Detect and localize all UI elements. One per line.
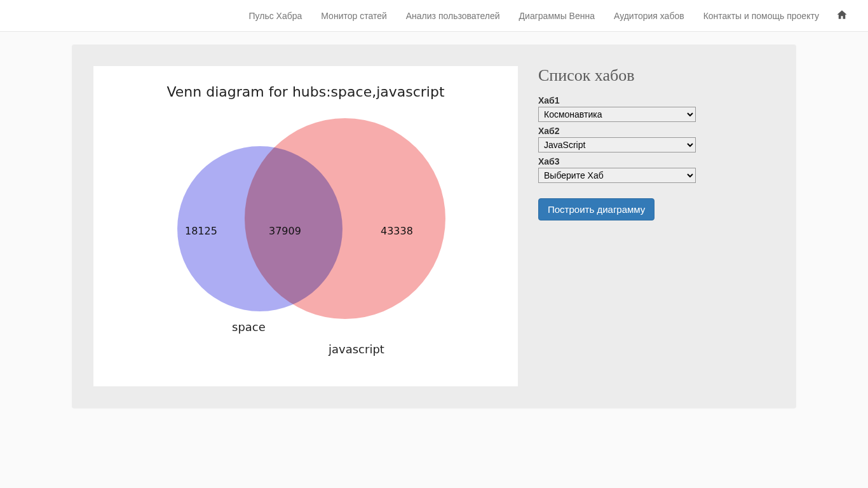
main-panel: Venn diagram for hubs:space,javascript 1… xyxy=(72,44,796,408)
hub3-label: Хаб3 xyxy=(538,156,775,166)
venn-count-intersection: 37909 xyxy=(269,225,301,237)
nav-link-pulse[interactable]: Пульс Хабра xyxy=(239,1,311,30)
hub2-select[interactable]: JavaScript xyxy=(538,137,696,152)
top-nav: Пульс Хабра Монитор статей Анализ пользо… xyxy=(0,0,868,32)
hub-selector-title: Список хабов xyxy=(538,66,775,85)
hub2-row: Хаб2 JavaScript xyxy=(538,126,775,152)
nav-link-contacts[interactable]: Контакты и помощь проекту xyxy=(694,1,829,30)
venn-label-space: space xyxy=(232,320,266,334)
venn-count-javascript-only: 43338 xyxy=(381,225,413,237)
nav-home-link[interactable] xyxy=(829,3,855,29)
hub1-select[interactable]: Космонавтика xyxy=(538,107,696,122)
nav-items: Пульс Хабра Монитор статей Анализ пользо… xyxy=(239,1,855,30)
hub3-select[interactable]: Выберите Хаб xyxy=(538,168,696,183)
venn-canvas: 18125 37909 43338 space javascript xyxy=(93,66,518,386)
nav-link-audience[interactable]: Аудитория хабов xyxy=(604,1,694,30)
build-diagram-button[interactable]: Построить диаграмму xyxy=(538,198,654,220)
venn-diagram-panel: Venn diagram for hubs:space,javascript 1… xyxy=(93,66,518,386)
nav-link-users[interactable]: Анализ пользователей xyxy=(397,1,510,30)
venn-label-javascript: javascript xyxy=(329,342,384,356)
hub1-label: Хаб1 xyxy=(538,95,775,105)
venn-count-space-only: 18125 xyxy=(185,225,217,237)
hub-selector-panel: Список хабов Хаб1 Космонавтика Хаб2 Java… xyxy=(538,66,775,386)
home-icon xyxy=(836,9,848,22)
nav-link-venn[interactable]: Диаграммы Венна xyxy=(510,1,604,30)
hub3-row: Хаб3 Выберите Хаб xyxy=(538,156,775,183)
hub1-row: Хаб1 Космонавтика xyxy=(538,95,775,122)
nav-link-monitor[interactable]: Монитор статей xyxy=(311,1,396,30)
hub2-label: Хаб2 xyxy=(538,126,775,136)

## TASK
Tally the lines in the records containing the string "space"; output only the tally.

## ANSWER BOX
5